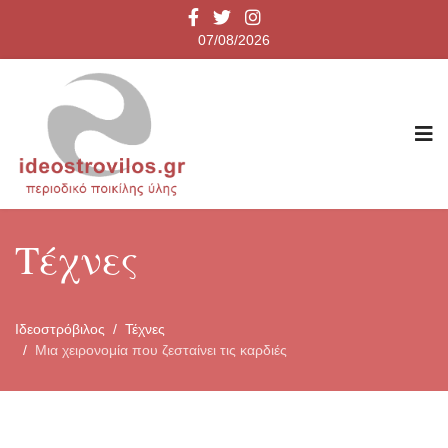
07/08/2026
Τέχνες
Ιδεοστρόβιλος
Τέχνες
Μια χειρονομία που ζεσταίνει τις καρδιές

================================

### [Your task]
Please restate the material word for word; the pictures stay out.

### [Task answer]
07/08/2026
Τέχνες
Ιδεοστρόβιλος
Τέχνες
Μια χειρονομία που ζεσταίνει τις καρδιές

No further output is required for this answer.